WORK REQUEST:
The result should be an exact copy of the entries that follow, with no pictures included.

Stored data
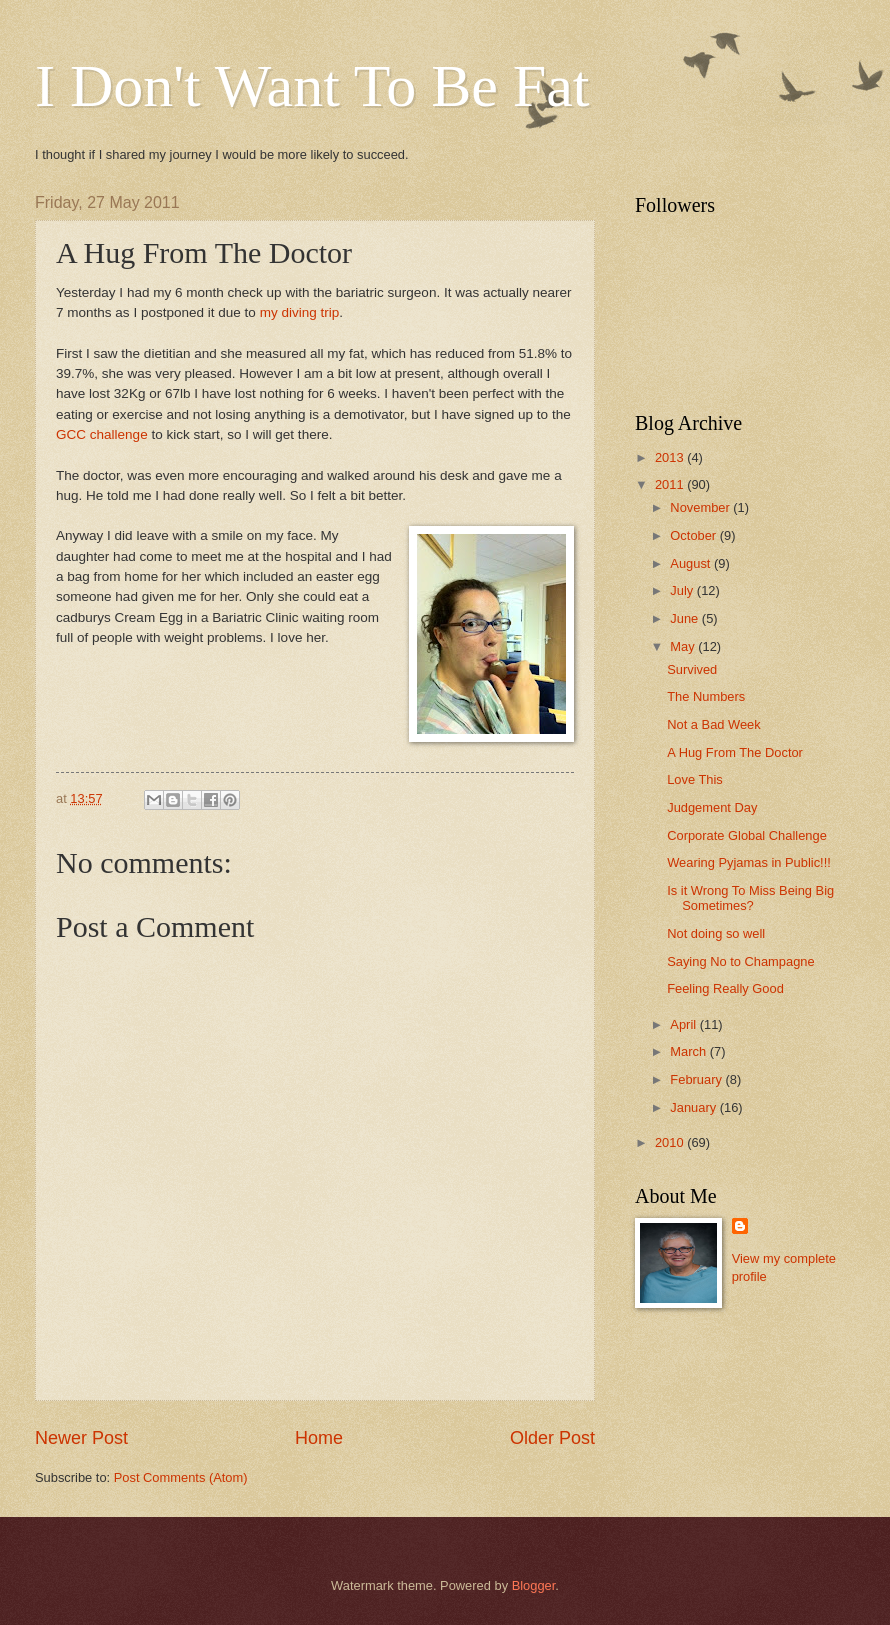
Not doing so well (716, 933)
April (684, 1024)
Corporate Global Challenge (747, 835)
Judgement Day (712, 807)
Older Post (552, 1438)
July (683, 590)
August (692, 563)
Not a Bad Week (714, 724)
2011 (671, 484)
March (689, 1051)
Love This (695, 779)
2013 (671, 457)
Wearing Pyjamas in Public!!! (749, 862)
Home (319, 1438)
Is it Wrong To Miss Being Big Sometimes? (750, 898)
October (694, 535)
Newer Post (81, 1438)
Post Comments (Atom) (181, 1477)
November (701, 507)
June (686, 618)
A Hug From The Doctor (735, 752)
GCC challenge (102, 434)
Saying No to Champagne (740, 961)
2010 (671, 1142)
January (694, 1107)
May (684, 646)
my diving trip (300, 312)
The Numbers (706, 696)
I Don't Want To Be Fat (312, 86)
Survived (692, 669)
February (697, 1079)
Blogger (534, 1585)
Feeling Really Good (725, 988)
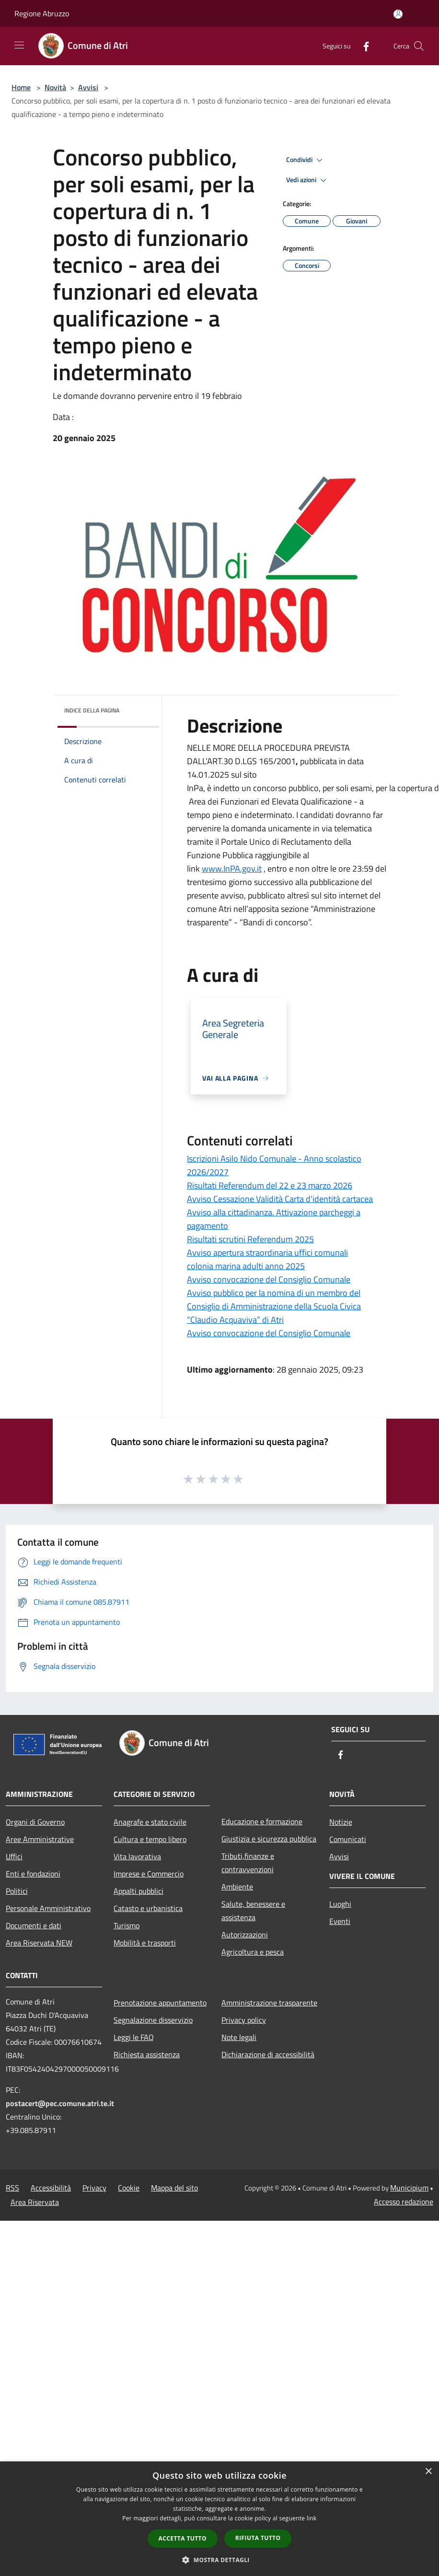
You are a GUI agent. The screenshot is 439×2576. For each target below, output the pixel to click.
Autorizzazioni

RESULT:
Not doing so well (716, 933)
April (684, 1024)
Corporate Global Challenge (747, 835)
Judgement Day (712, 807)
Older Post (552, 1438)
July (683, 590)
August (692, 563)
Not a Bad Week (714, 724)
2011 (671, 484)
March (689, 1051)
Love This (695, 779)
2013 (671, 457)
Wearing Pyjamas in Public!!! (749, 862)
Home (319, 1438)
Is it Wrong To Miss Being Big Sometimes? (750, 898)
October (694, 535)
Newer Post (81, 1438)
Post Comments (Atom) (181, 1477)
November (701, 507)
June (686, 618)
A Hug From The Doctor (735, 752)
GCC challenge (102, 434)
Saying No to Champagne (740, 961)
2010 (671, 1142)
January (694, 1107)
May (684, 646)
my diving trip (300, 312)
The Numbers (706, 696)
I Don't Want To Be Fat (312, 86)
Survived (692, 669)
February (697, 1079)
Blogger (534, 1585)
Feeling Really Good (725, 988)
You are a GUI agent. The screenshot is 439×2576. For each target below, output the pixel to click.
Autorizzazioni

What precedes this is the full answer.